- Universal Records reissue cover

Studio album by Lil' Troy
- Released: June 29, 1999
- Genre: Southern hip-hop; gangsta rap;
- Length: 54:13
- Label: Short Stop; Me & Mine;
- Producer: Bruce "Grim" Rhodes

Lil' Troy chronology
|  | Sittin' Fat Down South (1999) | Back to Ballin (2001) |

Singles from Sittin' Fat Down South
- "Wanna Be a Baller" Released: 1999;

= Sittin' Fat Down South =

Sittin' Fat Down South is the debut studio album by American rapper and record producer Lil' Troy. It was released in 1999 through Short Stop Records and Me & Mine Entertainment. Produced entirely by Bruce "Grim" Rhodes, it features contributions from Ardis, Bad Co., Lil' Will, Nattie, Scarface, Big Ced, 2 Low, Big Hawk, Big T, Botany Boyz, Fat Pat, Rasheed, Scoopastar, Willie D, Youngsta, King George and Mr. 3-2.

Republic/Universal Records reissued the album on June 29, 1999, which made it to reach number 20 on the Billboard 200 and number 6 on the Top R&B/Hip-Hop Albums charts in the United States. It was certified platinum by the Recording Industry Association of America on October 12, 1999, for selling over a million copies in the US alone.

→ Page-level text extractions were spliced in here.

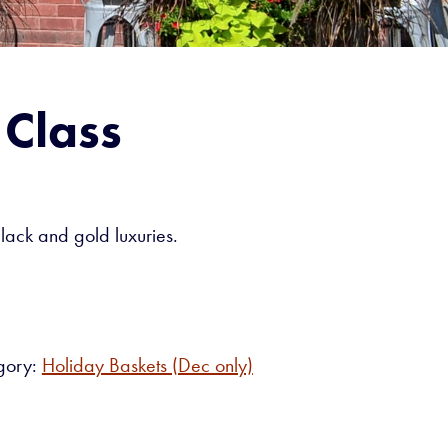
 Class
black and gold luxuries.
gory:
Holiday Baskets (Dec only)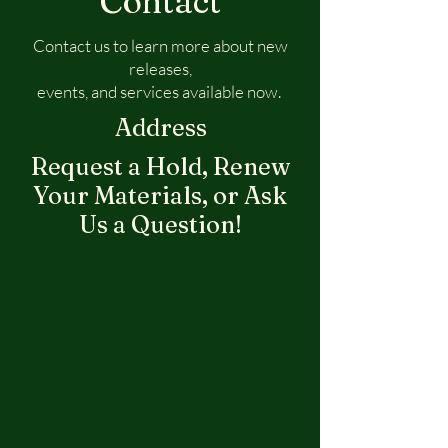
Contact
Contact us to learn more about new
releases,
events, and services available now.
Address
Request a Hold, Renew
Your Materials, or Ask
Us a Question!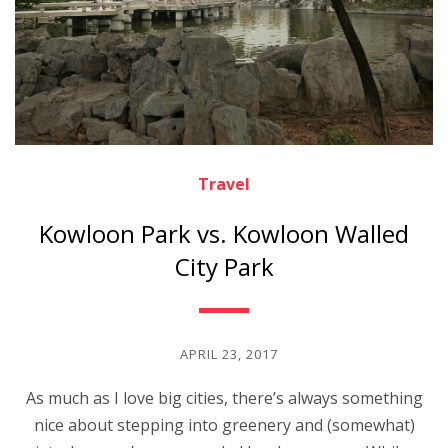
Travel
Kowloon Park vs. Kowloon Walled
City Park
APRIL 23, 2017
As much as I love big cities, there’s always something
nice about stepping into greenery and (somewhat)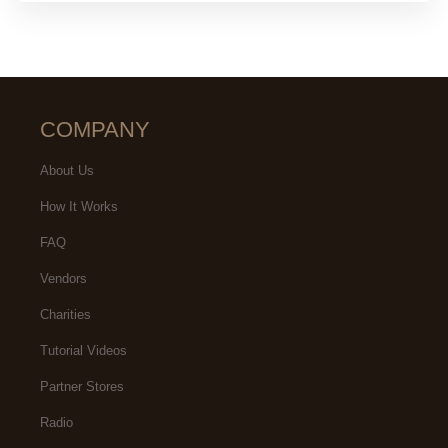
COMPANY
About Us
How It Works
FAQ
Vendors
Charities
Tutorial Videos
Partner Stores
Radio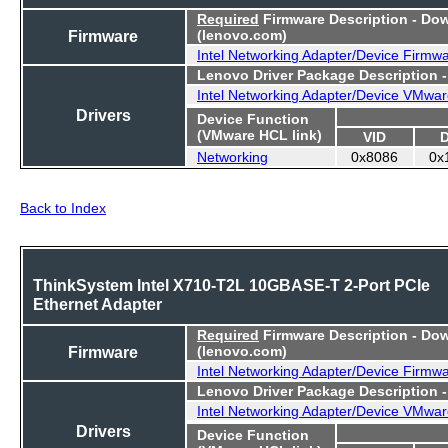
Required
Firmware Description - Do
Firmware
(lenovo.com)
Intel Networking Adapter/Device Firmw
Lenovo Driver Package Description 
Intel Networking Adapter/Device VMwar
Drivers
Device Function
(VMware HCL link)
VID
Networking
0x8086
0x
Back to Index
ThinkSystem Intel X710-T2L 10GBASE-T 2-Port PCIe
Ethernet Adapter
Required
Firmware Description - Do
Firmware
(lenovo.com)
Intel Networking Adapter/Device Firmw
Lenovo Driver Package Description 
Intel Networking Adapter/Device VMwar
Drivers
Device Function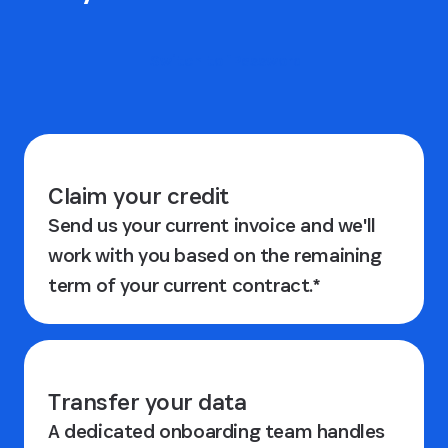
Switch to 1Password
Claim your credit
Send us your current invoice and we'll
work with you based on the remaining
term of your current contract.*
Transfer your data
A dedicated onboarding team handles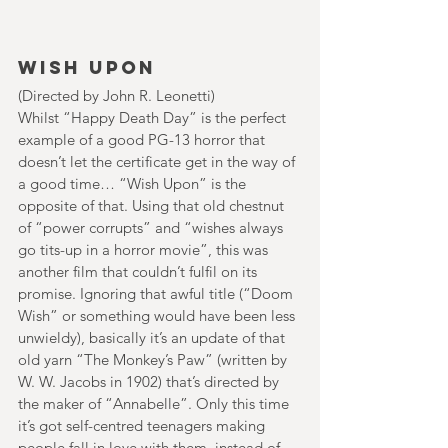
Wish Upon
(Directed by John R. Leonetti)
Whilst “Happy Death Day” is the perfect 
example of a good PG-13 horror that 
doesn’t let the certificate get in the way of 
a good time… “Wish Upon” is the 
opposite of that. Using that old chestnut 
of “power corrupts” and “wishes always 
go tits-up in a horror movie”, this was 
another film that couldn’t fulfil on its 
promise. Ignoring that awful title (“Doom 
Wish” or something would have been less 
unwieldy), basically it’s an update of that 
old yarn “The Monkey’s Paw” (written by 
W. W. Jacobs in 1902) that’s directed by 
the maker of “Annabelle”. Only this time 
it’s got self-centred teenagers making 
people fall in love with them, instead of 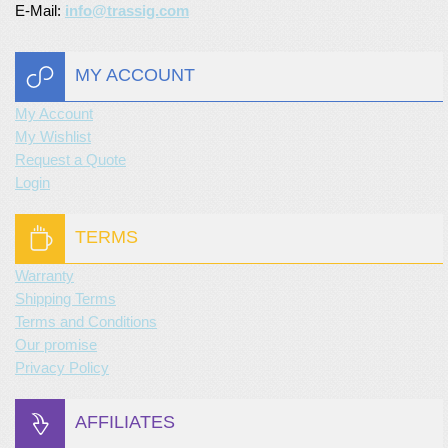
E-Mail:
info@trassig.com
MY ACCOUNT
My Account
My Wishlist
Request a Quote
Login
TERMS
Warranty
Shipping Terms
Terms and Conditions
Our promise
Privacy Policy
AFFILIATES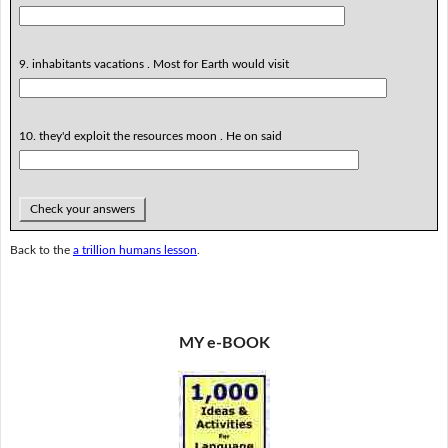
9. inhabitants vacations . Most for Earth would visit
10. they'd exploit the resources moon . He on said
Check your answers
Back to the
a trillion humans lesson
.
MY e-BOOK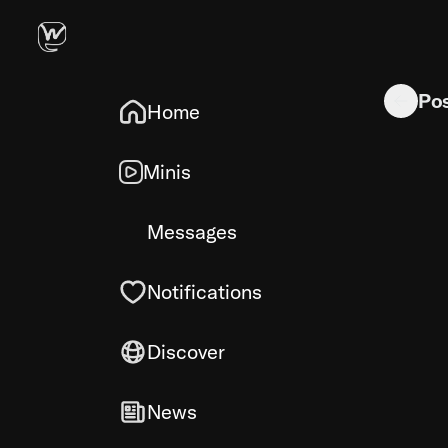
New to Kot
Po
Home
Minis
Messages
Notifications
Discover
News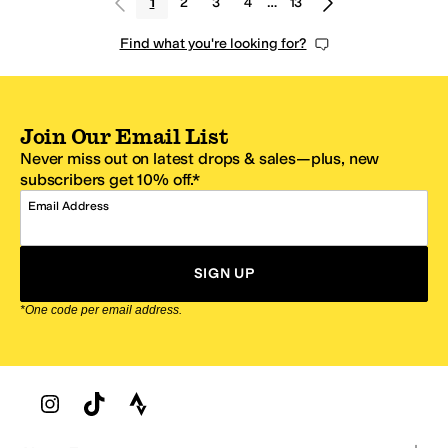
1
2
3
4
…
13
Find what you're looking for?
Join Our Email List
Never miss out on latest drops & sales—plus, new
subscribers get 10% off.*
Email Address
SIGN UP
*One code per email address.
Zappos Footer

The second single off of the album, "Wanna Be a Baller", peaked at number 70 on the Billboard Hot 100, number 40 on the Hot R&B/Hip-Hop Songs, number 31 on the Hot Rap Songs and number 8 on the Rhythmic Top 40 charts.

Professional ratings
Review scores
| Source | Rating |
| AllMusic | Star Half star |
| The Austin Chronicle | Star |

==Track listing==

- Leftover tracks from the original version
 1. "Lock n da Game" (performed by Mr. 3-2)
 10. "Scarface" (performed by Scarface)
 15. "Don't Fuck wit Us" (performed by King George)

UD-53278
| No. | Title | Length |
|---|---|---|
| 1. | "Intro" | 0:17 |
| 2. | "Thugs Niggas" (performed by 2 Low and Scoopastar) | 3:27 |
| 3. | "Ain't No Luv" (performed by Bad Co., Big Ced and Nattie) | 4:20 |
| 4. | "Wanna Be a Baller" (performed by Yungstar, Fat Pat, Lil' Will, H.A.W.K. and Big T) | 5:55 |
| 5. | "Chop, Chop, Chop" (performed by Botany Boyz, Lil' Troy and Rasheed) | 3:51 |
| 6. | "Small Time" (performed by Lil' Troy, Scarface and Lil' Will) | 3:49 |
| 7. | "Still a Bitch" (performed by Bad Co. and Nattie) | 3:20 |
| 8. | "Where's the Love" (performed by Willie D., Lil' Troy and Ardis) | 4:24 |
| 9. | "Loyal to the Sign" (performed by Ardis and Lil' Troy) | 3:57 |
| 10. | "Another Head Put to Rest" (performed by Scarface) | 5:17 |
| 11. | "Dem Niggas" (performed by Ardis and Lil' Troy) | 3:51 |
| 12. | "Diamond & Gold" (performed by Lil' Will and Lil' Troy) | 2:59 |
| 13. | "Rollin'" (performed by Bad Co., Big Ced and Nattie) | 5:07 |
| 14. | "Wanna Be a Baller (Edit)" | 3:39 |
| Total length: |  | 54:13 |

==Charts==

===Weekly charts===

| Chart (1999) | Peak position |
|---|---|
| US Billboard 200 | 20 |
| US Top R&B/Hip-Hop Albums (Billboard) | 6 |

===Year-end charts===

| Chart (1999) | Position |
|---|---|
| US Billboard 200 | 78 |
| US Top R&B/Hip-Hop Albums (Billboard) | 38 |

==Certifications==

| Region | Certification | Certified units/sales |
| United States (RIAA) | Platinum | 1,000,000^{^} |
^{^} Shipments figures based on certification alone.